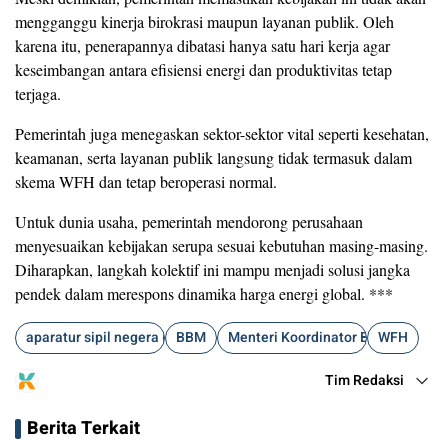
mengganggu kinerja birokrasi maupun layanan publik. Oleh
karena itu, penerapannya dibatasi hanya satu hari kerja agar
keseimbangan antara efisiensi energi dan produktivitas tetap
terjaga.
Pemerintah juga menegaskan sektor-sektor vital seperti kesehatan,
keamanan, serta layanan publik langsung tidak termasuk dalam
skema WFH dan tetap beroperasi normal.
Untuk dunia usaha, pemerintah mendorong perusahaan
menyesuaikan kebijakan serupa sesuai kebutuhan masing-masing.
Diharapkan, langkah kolektif ini mampu menjadi solusi jangka
pendek dalam merespons dinamika harga energi global. ***
aparatur sipil negera (ASN)
BBM
Menteri Koordinator Bidang Perek
WFH
Tim Redaksi
Berita Terkait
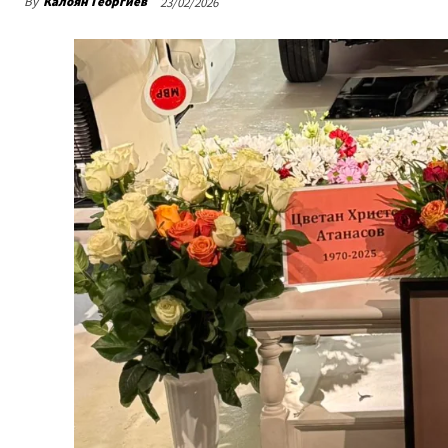
By
Калоян Георгиев
23/02/2026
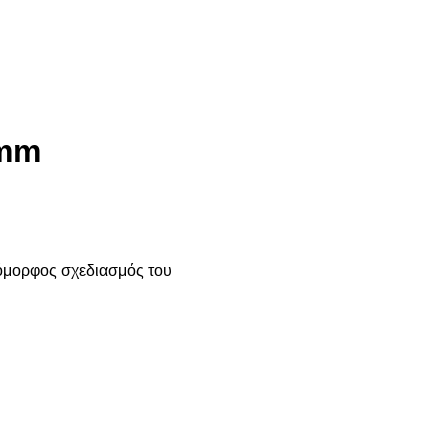
0mm
 όμορφος σχεδιασμός του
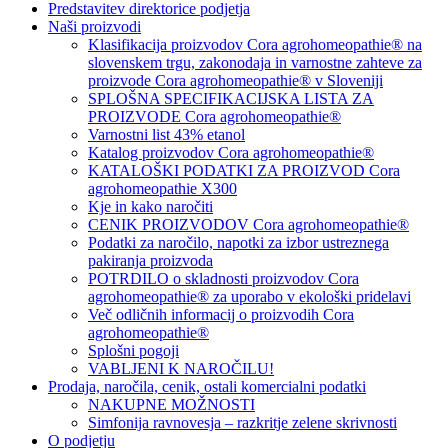
Predstavitev direktorice podjetja
Naši proizvodi
Klasifikacija proizvodov Cora agrohomeopathie® na
slovenskem trgu, zakonodaja in varnostne zahteve za
proizvode Cora agrohomeopathie® v Sloveniji
SPLOŠNA SPECIFIKACIJSKA LISTA ZA
PROIZVODE Cora agrohomeopathie®
Varnostni list 43% etanol
Katalog proizvodov Cora agrohomeopathie®
KATALOŠKI PODATKI ZA PROIZVOD Cora
agrohomeopathie X300
Kje in kako naročiti
CENIK PROIZVODOV Cora agrohomeopathie®
Podatki za naročilo, napotki za izbor ustreznega
pakiranja proizvoda
POTRDILO o skladnosti proizvodov Cora
agrohomeopathie® za uporabo v ekološki pridelavi
Več odličnih informacij o proizvodih Cora
agrohomeopathie®
Splošni pogoji
VABLJENI K NAROČILU!
Prodaja, naročila, cenik, ostali komercialni podatki
NAKUPNE MOŽNOSTI
Simfonija ravnovesja – razkritje zelene skrivnosti
O podjetju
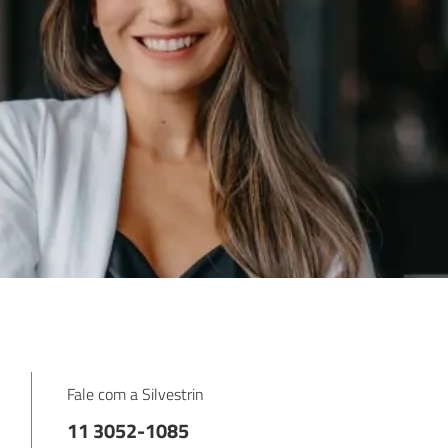
Fale com a Silvestrin
11 3052-1085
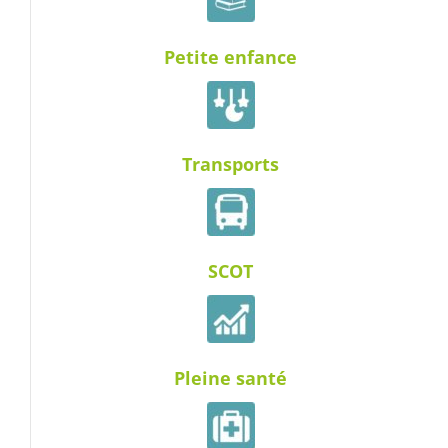
Petite enfance
Transports
SCOT
Pleine santé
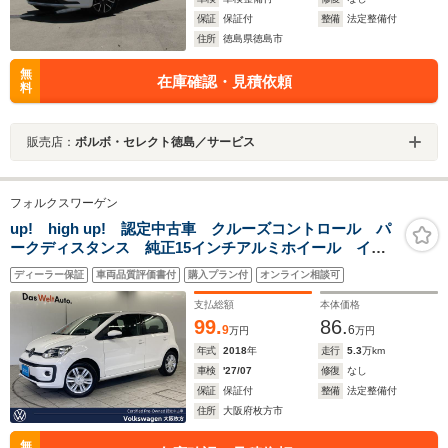
保証
保証付
整備
法定整備付
住所
徳島県徳島市
無
在庫確認・見積依頼
料
販売店：
ボルボ・セレクト徳島／サービス
フォルクスワーゲン
up! high up! 認定中古車 クルーズコントロール パ
ークディスタンス 純正15インチアルミホイール イン
テリアアンビエントライト マルチファンクション シ
ディーラー保証
車両品質評価書付
購入プラン付
オンライン相談可
ートヒーター マニュアルエアコン 革巻きブレーキレ
バー 禁煙車
支払総額
本体価格
99.
86.
9
6
万円
万円
年式
2018
年
走行
5.3
万km
車検
'27/07
修復
なし
保証
保証付
整備
法定整備付
住所
大阪府枚方市
無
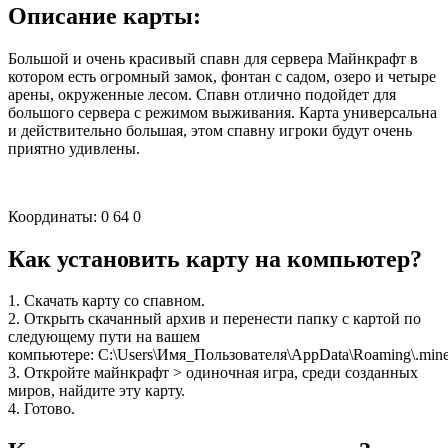
Описание карты:
Большой и очень красивый спавн для сервера Майнкрафт в
котором есть огромный замок, фонтан с садом, озеро и четыре
арены, окруженные лесом. Спавн отлично подойдет для
большого сервера с режимом выживания. Карта универсальна
и действительно большая, этом спавну игроки будут очень
приятно удивлены.
Координаты: 0 64 0
Как установить карту на компьютер?
1. Скачать карту со спавном.
2. Открыть скачанный архив и перенести папку с картой по
следующему пути на вашем
компьютере: C:\Users\Имя_Пользователя\AppData\Roaming\.minec
3. Откройте майнкрафт > одиночная игра, среди созданных
миров, найдите эту карту.
4. Готово.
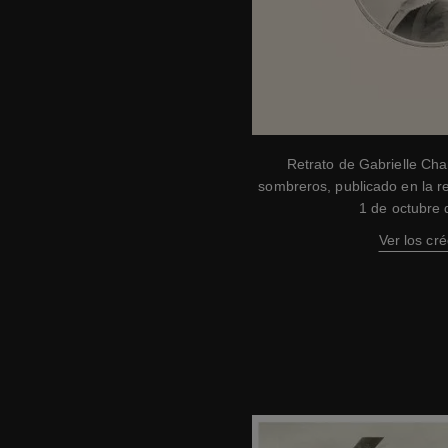
Retrato de Gabrielle Ch
sombreros, publicado en la re
1 de octubre
Ver los cré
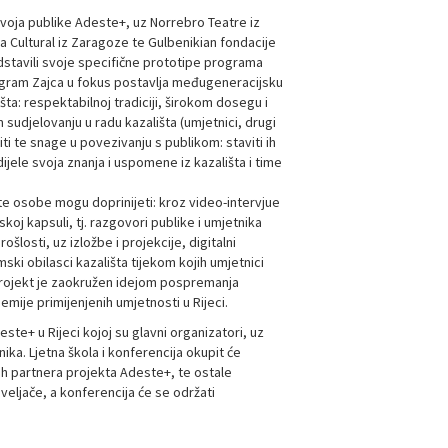
zvoja publike Adeste+, uz Norrebro Teatre iz
 Cultural iz Zaragoze te Gulbenikian fondacije
edstavili svoje specifične prototipe programa
Program Zajca u fokus postavlja međugeneracijsku
ta: respektabilnoj tradiciji, širokom dosegu i
djelovanju u radu kazališta (umjetnici, drugi
stiti te snage u povezivanju s publikom: staviti ih
odijele svoja znanja i uspomene iz kazališta i time
te osobe mogu doprinijeti: kroz video-intervjue
nskoj kapsuli, tj. razgovori publike i umjetnika
osti, uz izložbe i projekcije, digitalni
ski obilasci kazališta tijekom kojih umjetnici
 Projekt je zaokružen idejom pospremanja
emije primijenjenih umjetnosti u Rijeci.
te+ u Rijeci kojoj su glavni organizatori, uz
ika. Ljetna škola i konferencija okupit će
kih partnera projekta Adeste+, te ostale
eljače, a konferencija će se održati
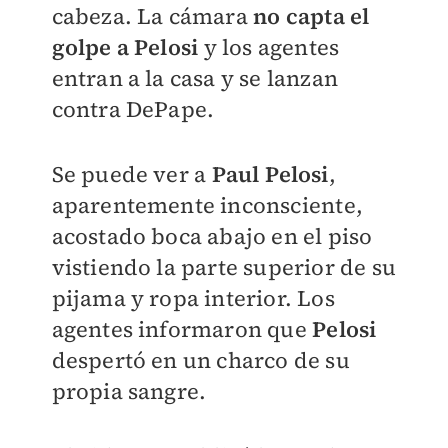
cabeza. La cámara
no capta el
golpe a Pelosi
y los agentes
entran a la casa y se lanzan
contra DePape.
Se puede ver a
Paul Pelosi
,
aparentemente inconsciente,
acostado boca abajo en el piso
vistiendo la parte superior de su
pijama y ropa interior. Los
agentes informaron que
Pelosi
despertó en un charco de su
propia sangre.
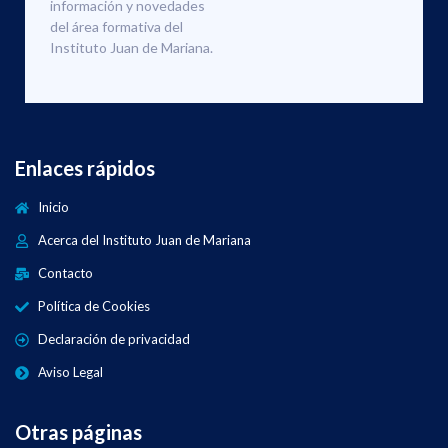
información y novedades
del área formativa del
Instituto Juan de Mariana.
Enlaces rápidos
Inicio
Acerca del Instituto Juan de Mariana
Contacto
Política de Cookies
Declaración de privacidad
Aviso Legal
Otras páginas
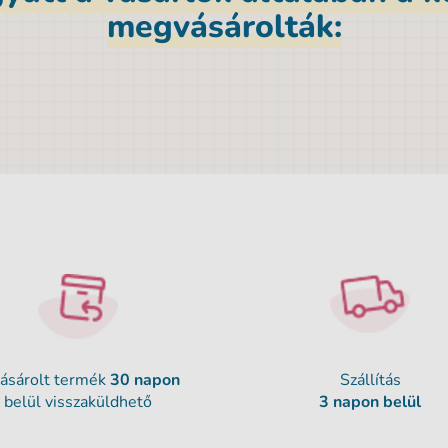
megvásárolták:
ásárolt termék
30 napon
Szállítás
belül visszaküldhető
3 napon belül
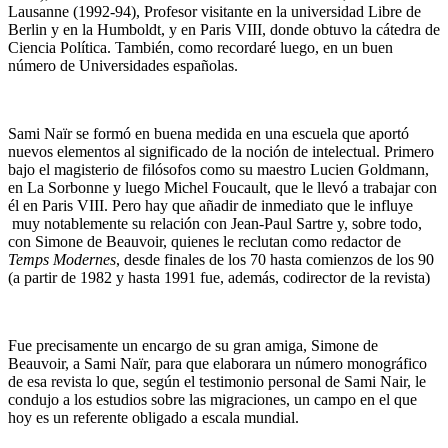
Lausanne (1992-94), Profesor visitante en la universidad Libre de
Berlin y en la Humboldt, y en Paris VIII, donde obtuvo la cátedra de
Ciencia Política. También, como recordaré luego, en un buen
número de Universidades españolas.
Sami Naïr se formó en buena medida en una escuela que aportó
nuevos elementos al significado de la noción de intelectual. Primero
bajo el magisterio de filósofos como su maestro Lucien Goldmann,
en La Sorbonne y luego Michel Foucault, que le llevó a trabajar con
él en Paris VIII. Pero hay que añadir de inmediato que le influye
muy notablemente su relación con Jean-Paul Sartre y, sobre todo,
con Simone de Beauvoir, quienes le reclutan como redactor de
Temps Modernes
, desde finales de los 70 hasta comienzos de los 90
(a partir de 1982 y hasta 1991 fue, además, codirector de la revista)
Fue precisamente un encargo de su gran amiga, Simone de
Beauvoir, a Sami Naïr, para que elaborara un número monográfico
de esa revista lo que, según el testimonio personal de Sami Nair, le
condujo a los estudios sobre las migraciones, un campo en el que
hoy es un referente obligado a escala mundial.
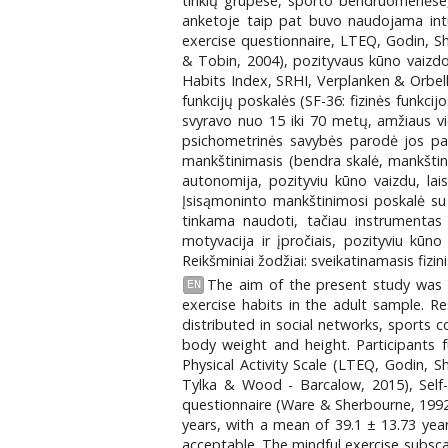
tinklų grupėse, sporto bendruomenėse, 
anketoje taip pat buvo naudojama intuit
exercise questionnaire, LTEQ, Godin, S
& Tobin, 2004), pozityvaus kūno vaizdo
Habits Index, SRHI, Verplanken & Orbell
funkcijų poskalės (SF-36: fizinės funkci
svyravo nuo 15 iki 70 metų, amžiaus vid
psichometrinės savybės parodė jos pa
mankštinimasis (bendra skalė, mankštin
autonomija, pozityviu kūno vaizdu, lais
Įsisąmoninto mankštinimosi poskalė su vi
tinkama naudoti, tačiau instrumentas 
motyvacija ir įpročiais, pozityviu kūn
Reikšminiai žodžiai: sveikatinamasis fiz
The aim of the present study was to
EN
exercise habits in the adult sample. R
distributed in social networks, sports
body weight and height. Participants fu
Physical Activity Scale (LTEQ, Godin, 
Tylka & Wood - Barcalow, 2015), Self-r
questionnaire (Ware & Sherbourne, 1992)
years, with a mean of 39.1 ± 13.73 year
acceptable. The mindful exercise subscal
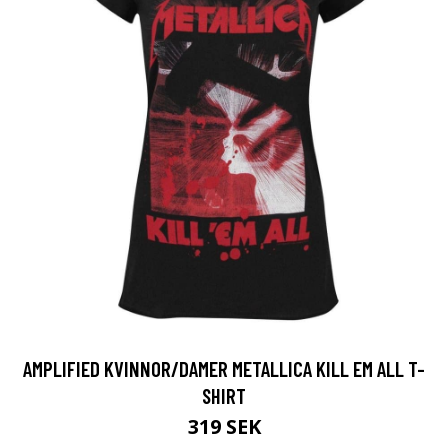
AMPLIFIED KVINNOR/DAMER METALLICA KILL EM ALL T-
SHIRT
319 SEK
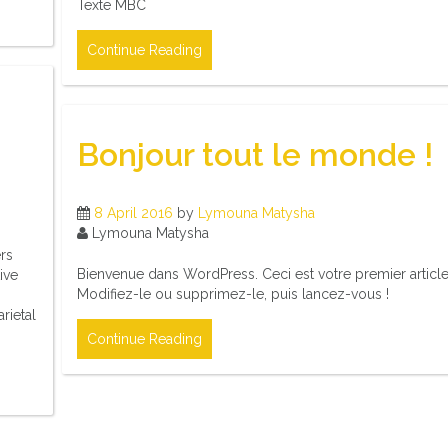
Texte MBC
Continue Reading
Bonjour tout le monde !
8 April 2016
by
Lymouna Matysha
Lymouna Matysha
ers
Bienvenue dans WordPress. Ceci est votre premier article
ive
Modifiez-le ou supprimez-le, puis lancez-vous !
rietal
Continue Reading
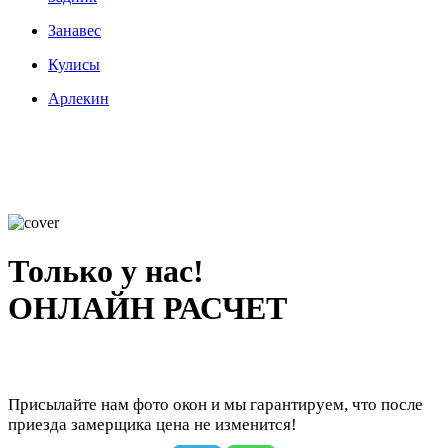
Занавес
Кулисы
Арлекин
Только у нас!
ОНЛАЙН РАСЧЕТ
Присылайте нам фото окон и мы гарантируем, что после
приезда замерщика цена не изменится!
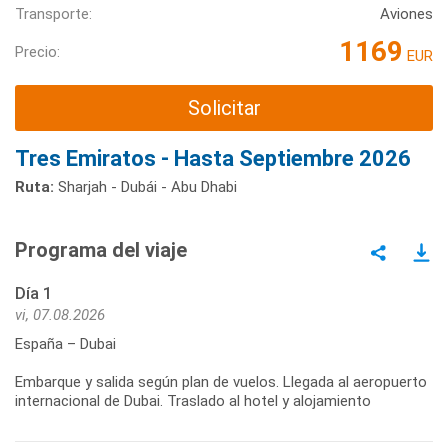
Transporte:
Aviones
1169
Precio:
EUR
Solicitar
Tres Emiratos - Hasta Septiembre 2026
Ruta:
Sharjah - Dubái - Abu Dhabi
Programa del viaje
Día 1
vi, 07.08.2026
España – Dubai
Embarque y salida según plan de vuelos. Llegada al aeropuerto
internacional de Dubai. Traslado al hotel y alojamiento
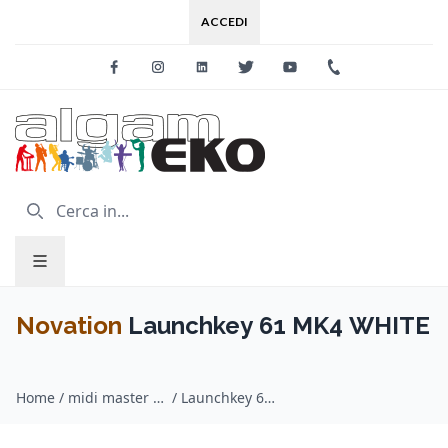
ACCEDI
Facebook
Instagram
Linkedin
Twitter
Youtube
+39 0733 227
Novation
Launchkey 61 MK4 WHITE
Home
/
midi master keyboard / Novation
/
Launchkey 61 MK4 WHITE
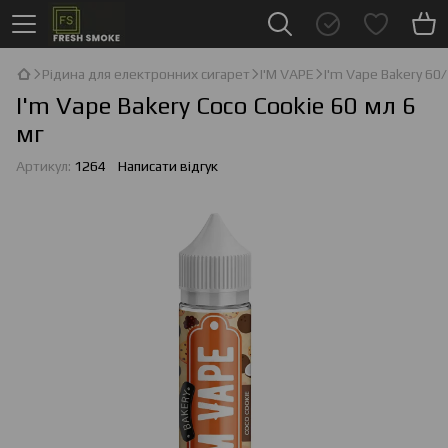
Рідина для електронних сигарет
I'М VAPE
I'm Vape Bakery 60
I'm Vape Bakery Coco Cookie 60 мл 6
мг
Артикул:
1264
Написати відгук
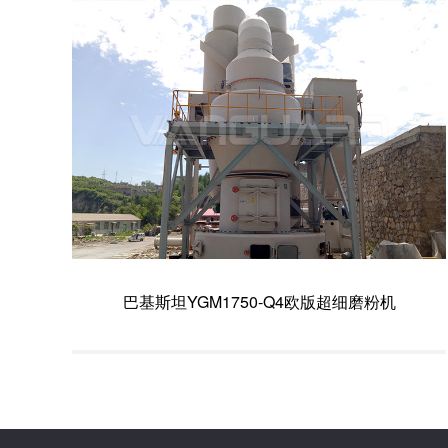
巴基斯坦YGM1750-Q4欧版超细磨粉机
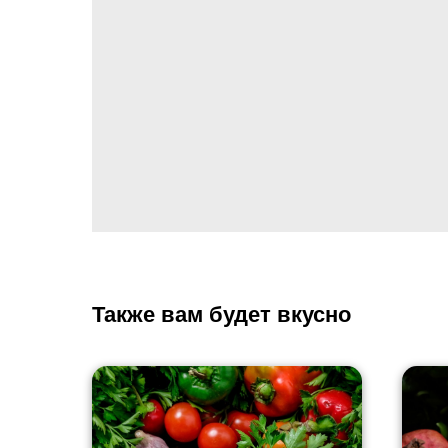
Также вам будет вкусно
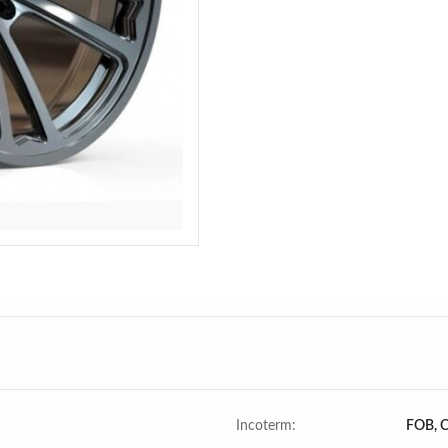
Incoterm:
FOB, C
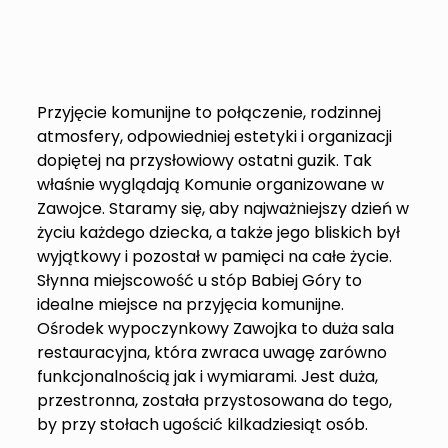
Przyjęcie komunijne to połączenie, rodzinnej
atmosfery, odpowiedniej estetyki i organizacji
dopiętej na przysłowiowy ostatni guzik. Tak
właśnie wyglądają Komunie organizowane w
Zawojce. Staramy się, aby najważniejszy dzień w
życiu każdego dziecka, a także jego bliskich był
wyjątkowy i pozostał w pamięci na całe życie.
Słynna miejscowość u stóp Babiej Góry to
idealne miejsce na przyjęcia komunijne.
Ośrodek wypoczynkowy Zawojka to duża sala
restauracyjna, która zwraca uwagę zarówno
funkcjonalnością jak i wymiarami. Jest duża,
przestronna, została przystosowana do tego,
by przy stołach ugościć kilkadziesiąt osób.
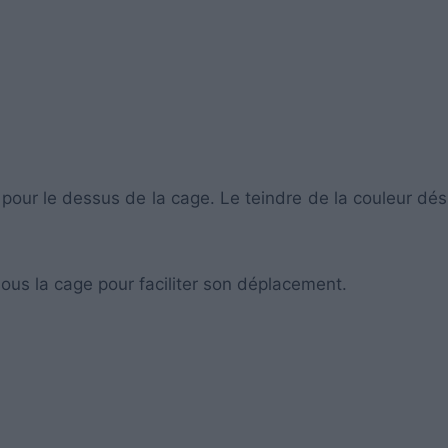
 pour le dessus de la cage. Le teindre de la couleur dés
sous la cage pour faciliter son déplacement.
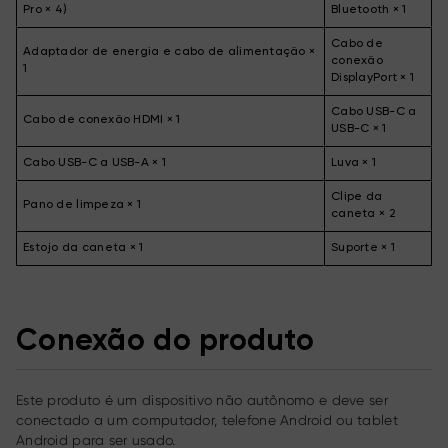
Pro × 4)
Bluetooth × 1
Cabo de
Adaptador de energia e cabo de alimentação ×
conexão
1
DisplayPort × 1
Cabo USB-C a
Cabo de conexão HDMI × 1
USB-C × 1
Cabo USB-C a USB-A × 1
Luva × 1
Clipe da
Pano de limpeza × 1
caneta × 2
Estojo da caneta × 1
Suporte × 1
Conexão do produto
Este produto é um dispositivo não autônomo e deve ser
conectado a um computador, telefone Android ou tablet
Android para ser usado.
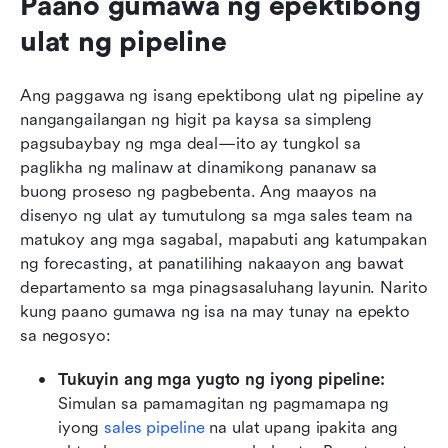
Paano gumawa ng epektibong 
ulat ng pipeline
Ang paggawa ng isang epektibong ulat ng pipeline ay 
nangangailangan ng higit pa kaysa sa simpleng 
pagsubaybay ng mga deal—ito ay tungkol sa 
paglikha ng malinaw at dinamikong pananaw sa 
buong proseso ng pagbebenta. Ang maayos na 
disenyo ng ulat ay tumutulong sa mga sales team na 
matukoy ang mga sagabal, mapabuti ang katumpakan 
ng forecasting, at panatilihing nakaayon ang bawat 
departamento sa mga pinagsasaluhang layunin. Narito 
kung paano gumawa ng isa na may tunay na epekto 
sa negosyo:
Tukuyin ang mga yugto ng iyong pipeline: 
Simulan sa pamamagitan ng pagmamapa ng 
iyong 
sales pipeline
 na ulat upang ipakita ang 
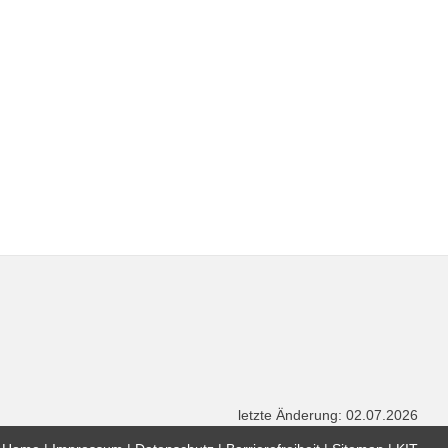
letzte Änderung: 02.07.2026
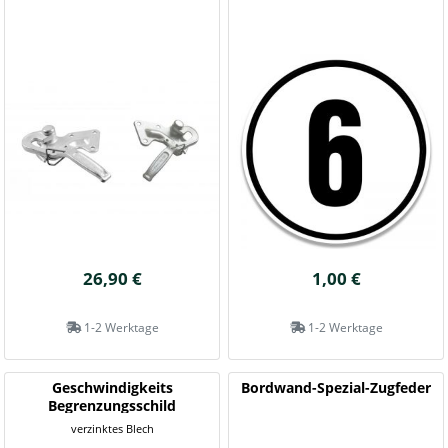
26,90 €
1,00 €
1-2 Werktage
1-2 Werktage
Geschwindigkeits
Bordwand-Spezial-Zugfeder
Begrenzungsschild
verzinktes Blech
* * * *
TRY IT
Every line of the entries above that includes "sobre" should be copied.

PROBLEM SOLUTION
muy notablemente su relación con Jean-Paul Sartre y, sobre todo,
condujo a los estudios sobre las migraciones, un campo en el que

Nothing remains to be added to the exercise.